Rencana Sarah

265 21 0
                                    

"Hallo?" Wow! Aku mengedip-ngedipkan mata ku dua kali. Cukup cepat juga...

"Hai!" Aku bahkan belum merencanakan untuk berkata apa. Langkah ku terus terayun, mungkin itu penghambat ku untuk berfikir saat ini. Aku lupa, benar-benar lupa ingin berkata apa.

"Ada apa Sar?" Kepanikan menyadarkan ku. Sekarang aku ingat apa tujuan ku. Meminta Dio datang untuk menjemput ku, lalu membiarkan nya meminta maaf kepada Licia, dan sebenarnya lima langkah ke depan aku akan sampai di halte. Aku tidak akan ada di Galeri Sore selama Dio meminta maaf kepada Licia.

Aku berdeham selama dua detik, gugup. "Udah jam setengah lima sore..." ini baru pendahuluan, aku memastikan ucapan ku ke jam yang ada di daftar jadwal bus. Benar, sudah jam setengah lima. Di seberang telepon sangat hening, Dio sedang menunggu kelanjutan ucapan ku. "Kamu dimana?" Tanya ku dengan kikuk. Terlalu banyak basa-basi.

"Di jalan pulang, kenapa?" Jawab nya tepat saat aku mengeluarkan kartu Bus.

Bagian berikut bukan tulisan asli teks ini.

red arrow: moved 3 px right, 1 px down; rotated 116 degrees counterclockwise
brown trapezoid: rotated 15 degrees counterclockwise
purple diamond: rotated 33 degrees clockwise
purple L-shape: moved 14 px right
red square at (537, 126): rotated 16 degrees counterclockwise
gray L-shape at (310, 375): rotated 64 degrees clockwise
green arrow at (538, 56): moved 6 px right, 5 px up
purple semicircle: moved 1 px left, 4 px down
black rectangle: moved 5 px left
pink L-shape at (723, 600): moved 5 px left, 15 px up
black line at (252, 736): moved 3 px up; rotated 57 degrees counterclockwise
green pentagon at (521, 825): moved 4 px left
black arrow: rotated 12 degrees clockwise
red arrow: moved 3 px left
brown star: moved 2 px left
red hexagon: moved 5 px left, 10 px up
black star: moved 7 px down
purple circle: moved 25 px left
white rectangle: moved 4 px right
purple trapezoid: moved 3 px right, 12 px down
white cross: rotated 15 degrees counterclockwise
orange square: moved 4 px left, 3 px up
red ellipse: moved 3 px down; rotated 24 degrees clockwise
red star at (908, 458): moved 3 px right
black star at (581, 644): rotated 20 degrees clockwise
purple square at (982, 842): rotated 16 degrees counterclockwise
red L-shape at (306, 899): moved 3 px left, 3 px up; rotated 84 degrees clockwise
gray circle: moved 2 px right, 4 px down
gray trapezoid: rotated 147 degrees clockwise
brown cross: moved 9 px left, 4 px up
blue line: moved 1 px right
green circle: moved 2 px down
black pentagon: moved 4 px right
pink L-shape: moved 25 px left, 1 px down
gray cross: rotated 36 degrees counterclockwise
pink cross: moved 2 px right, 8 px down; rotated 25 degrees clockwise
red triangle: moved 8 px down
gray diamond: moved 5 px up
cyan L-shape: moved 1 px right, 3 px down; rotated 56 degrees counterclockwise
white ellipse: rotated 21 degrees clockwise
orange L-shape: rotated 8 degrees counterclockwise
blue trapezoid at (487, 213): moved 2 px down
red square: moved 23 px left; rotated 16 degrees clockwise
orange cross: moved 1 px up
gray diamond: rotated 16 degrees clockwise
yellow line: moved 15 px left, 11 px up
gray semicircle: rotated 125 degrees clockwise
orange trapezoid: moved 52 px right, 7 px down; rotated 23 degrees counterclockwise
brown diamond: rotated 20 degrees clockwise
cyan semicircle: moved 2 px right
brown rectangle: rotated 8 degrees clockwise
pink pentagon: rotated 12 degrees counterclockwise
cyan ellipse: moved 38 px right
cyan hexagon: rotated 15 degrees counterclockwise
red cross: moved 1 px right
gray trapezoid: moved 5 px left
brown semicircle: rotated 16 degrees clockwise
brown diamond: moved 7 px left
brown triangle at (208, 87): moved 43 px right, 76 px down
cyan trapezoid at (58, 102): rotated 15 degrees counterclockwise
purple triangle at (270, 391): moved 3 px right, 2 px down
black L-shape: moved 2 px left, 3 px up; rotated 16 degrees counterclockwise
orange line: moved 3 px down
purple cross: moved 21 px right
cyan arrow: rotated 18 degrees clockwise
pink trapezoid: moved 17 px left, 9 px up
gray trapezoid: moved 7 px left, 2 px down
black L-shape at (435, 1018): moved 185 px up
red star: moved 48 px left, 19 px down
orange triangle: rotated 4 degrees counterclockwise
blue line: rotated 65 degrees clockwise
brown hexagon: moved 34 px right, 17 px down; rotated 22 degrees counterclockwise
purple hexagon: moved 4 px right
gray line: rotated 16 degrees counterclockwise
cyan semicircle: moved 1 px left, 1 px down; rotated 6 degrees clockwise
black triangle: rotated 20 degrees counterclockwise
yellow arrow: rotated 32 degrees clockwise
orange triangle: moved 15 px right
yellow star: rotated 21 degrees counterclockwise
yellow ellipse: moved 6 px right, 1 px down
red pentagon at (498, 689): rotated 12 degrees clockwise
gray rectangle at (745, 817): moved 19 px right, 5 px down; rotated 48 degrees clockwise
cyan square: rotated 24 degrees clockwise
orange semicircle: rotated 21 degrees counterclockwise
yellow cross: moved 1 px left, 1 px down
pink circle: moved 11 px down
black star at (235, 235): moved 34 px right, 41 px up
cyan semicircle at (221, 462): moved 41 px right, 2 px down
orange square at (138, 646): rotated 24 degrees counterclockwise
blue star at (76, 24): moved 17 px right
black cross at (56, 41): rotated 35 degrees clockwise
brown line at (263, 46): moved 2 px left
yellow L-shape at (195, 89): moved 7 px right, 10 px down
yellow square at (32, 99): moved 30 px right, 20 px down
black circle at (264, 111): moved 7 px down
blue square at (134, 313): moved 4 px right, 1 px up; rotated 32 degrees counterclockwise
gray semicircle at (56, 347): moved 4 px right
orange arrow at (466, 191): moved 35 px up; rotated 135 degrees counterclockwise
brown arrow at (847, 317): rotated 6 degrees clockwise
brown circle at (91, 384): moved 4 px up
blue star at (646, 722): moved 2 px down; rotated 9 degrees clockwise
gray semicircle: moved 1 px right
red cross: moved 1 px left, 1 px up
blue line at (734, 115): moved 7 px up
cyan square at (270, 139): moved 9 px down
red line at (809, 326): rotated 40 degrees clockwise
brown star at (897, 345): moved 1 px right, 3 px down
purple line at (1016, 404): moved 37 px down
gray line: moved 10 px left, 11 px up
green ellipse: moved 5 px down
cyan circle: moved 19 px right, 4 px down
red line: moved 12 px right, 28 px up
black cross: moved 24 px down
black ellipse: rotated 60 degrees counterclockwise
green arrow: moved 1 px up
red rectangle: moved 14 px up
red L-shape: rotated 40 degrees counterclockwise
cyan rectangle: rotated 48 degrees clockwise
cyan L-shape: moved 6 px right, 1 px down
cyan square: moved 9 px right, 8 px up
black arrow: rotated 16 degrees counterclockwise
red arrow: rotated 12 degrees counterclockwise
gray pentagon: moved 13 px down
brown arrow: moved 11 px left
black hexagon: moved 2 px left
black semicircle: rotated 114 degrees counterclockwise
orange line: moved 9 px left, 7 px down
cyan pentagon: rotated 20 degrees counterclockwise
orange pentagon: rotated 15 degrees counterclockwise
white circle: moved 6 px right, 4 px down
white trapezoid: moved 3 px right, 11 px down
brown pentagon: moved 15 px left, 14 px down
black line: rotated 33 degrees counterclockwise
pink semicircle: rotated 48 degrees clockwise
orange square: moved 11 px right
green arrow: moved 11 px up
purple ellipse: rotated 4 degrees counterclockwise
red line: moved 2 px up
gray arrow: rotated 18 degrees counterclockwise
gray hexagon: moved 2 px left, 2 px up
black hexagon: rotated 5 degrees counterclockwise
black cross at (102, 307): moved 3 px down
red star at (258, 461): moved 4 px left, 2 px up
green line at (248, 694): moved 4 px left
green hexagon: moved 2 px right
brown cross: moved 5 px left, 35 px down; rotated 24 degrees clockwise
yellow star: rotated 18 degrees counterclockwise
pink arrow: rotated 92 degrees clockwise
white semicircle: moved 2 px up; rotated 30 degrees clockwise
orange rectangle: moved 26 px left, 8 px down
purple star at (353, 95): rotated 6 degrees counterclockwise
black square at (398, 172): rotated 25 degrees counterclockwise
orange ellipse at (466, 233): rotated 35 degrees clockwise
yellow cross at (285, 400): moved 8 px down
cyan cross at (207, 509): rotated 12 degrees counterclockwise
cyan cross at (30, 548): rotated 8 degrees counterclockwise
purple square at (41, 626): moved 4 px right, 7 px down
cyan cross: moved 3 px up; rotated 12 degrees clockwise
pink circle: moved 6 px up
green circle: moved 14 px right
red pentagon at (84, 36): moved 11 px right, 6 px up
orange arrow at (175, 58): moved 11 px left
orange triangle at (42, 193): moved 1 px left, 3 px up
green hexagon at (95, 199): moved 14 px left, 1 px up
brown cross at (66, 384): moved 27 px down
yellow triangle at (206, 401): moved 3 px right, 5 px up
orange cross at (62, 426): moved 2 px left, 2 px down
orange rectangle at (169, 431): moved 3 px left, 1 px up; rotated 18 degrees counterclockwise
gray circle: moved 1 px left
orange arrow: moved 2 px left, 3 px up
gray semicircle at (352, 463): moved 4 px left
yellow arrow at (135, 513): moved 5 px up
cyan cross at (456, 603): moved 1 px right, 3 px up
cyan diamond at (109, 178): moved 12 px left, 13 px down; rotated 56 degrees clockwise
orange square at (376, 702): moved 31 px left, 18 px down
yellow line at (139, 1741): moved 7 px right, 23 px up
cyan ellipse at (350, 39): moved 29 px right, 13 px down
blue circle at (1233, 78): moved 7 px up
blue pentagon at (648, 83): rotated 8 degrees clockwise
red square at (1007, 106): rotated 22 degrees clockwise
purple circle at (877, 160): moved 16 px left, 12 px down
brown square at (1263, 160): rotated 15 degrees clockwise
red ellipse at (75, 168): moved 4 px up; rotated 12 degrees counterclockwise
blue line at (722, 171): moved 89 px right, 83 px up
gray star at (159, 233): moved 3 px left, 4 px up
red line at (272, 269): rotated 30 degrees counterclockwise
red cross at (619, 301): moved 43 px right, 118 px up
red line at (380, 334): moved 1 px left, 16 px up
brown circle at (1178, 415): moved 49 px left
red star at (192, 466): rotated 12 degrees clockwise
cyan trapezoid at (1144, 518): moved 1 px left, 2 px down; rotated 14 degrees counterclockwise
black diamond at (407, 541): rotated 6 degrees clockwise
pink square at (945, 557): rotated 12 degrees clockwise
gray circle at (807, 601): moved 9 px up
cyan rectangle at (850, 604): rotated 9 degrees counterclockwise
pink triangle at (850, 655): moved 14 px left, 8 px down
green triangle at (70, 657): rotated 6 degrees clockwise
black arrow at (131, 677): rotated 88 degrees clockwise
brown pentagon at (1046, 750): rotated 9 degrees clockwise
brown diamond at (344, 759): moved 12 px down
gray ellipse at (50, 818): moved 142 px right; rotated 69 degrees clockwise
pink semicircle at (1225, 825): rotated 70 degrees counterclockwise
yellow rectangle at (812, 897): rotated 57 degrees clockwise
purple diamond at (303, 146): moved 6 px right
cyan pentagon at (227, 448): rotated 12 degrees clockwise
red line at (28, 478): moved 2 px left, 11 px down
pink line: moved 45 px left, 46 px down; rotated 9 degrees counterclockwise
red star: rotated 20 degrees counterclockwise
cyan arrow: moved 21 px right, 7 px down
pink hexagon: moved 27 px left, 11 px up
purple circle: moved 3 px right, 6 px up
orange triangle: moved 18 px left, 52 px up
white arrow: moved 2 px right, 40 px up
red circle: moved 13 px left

"Oke! Bisa jemput aku gak?" Dio tertawa di balik telepon. Ya! Ini aneh, baru kali ini aku minta di jemput. Biasa nya ia yang dengan seenak jidat nya akan mengantar jemput ku kemana pun, tanpa aku minta. Baru kali ini aku memohon seperti Cinderella kepada Ibu Peri. Ibu Peri jika Dio mengenakan dress bersayap, aku tak bisa membayangkan nya. Aku pun menempelkan kartu bus ku ke mesin masuk halte, lalu berjalan tanpa menghiraukan suara tawa Dio. Aku diam sambil menunggu jawaban nya.

"Bisa. Kamu dimana?" Tawa nya sudah reda. Aku tak sanggup menyebutkan lokasi tujuan nya saat ini, aku pun menggigit bibir bawah ku, menatap orang-orang lewat beberapa detik akan menenangkan ku sekaligus menyiapkan mental ku. Mental untuk menghadapi kemarahan Dio saat tahu bahwa aku berada di Galeri Sore, dia pecemburu ulung.

"Galeri Sore." Aku meloloskan karbondioksida dari mulut ku, nafas lega lolos bersama kalimat tersebut. Hening di seberang telepon. Mungkin dia sedang kecewa.

"Oh... yaudah saya ke sana." Jawab nya setelah beberapa detik. Aku menggigitkan bibir ku lagi, sekarang apa?

"Maaf." Ucap ku. Aku harus meminta maaf, bus ku sudah datang dan aku harus menipunya. Aku pun melangkahkan kaki ke dalam bus.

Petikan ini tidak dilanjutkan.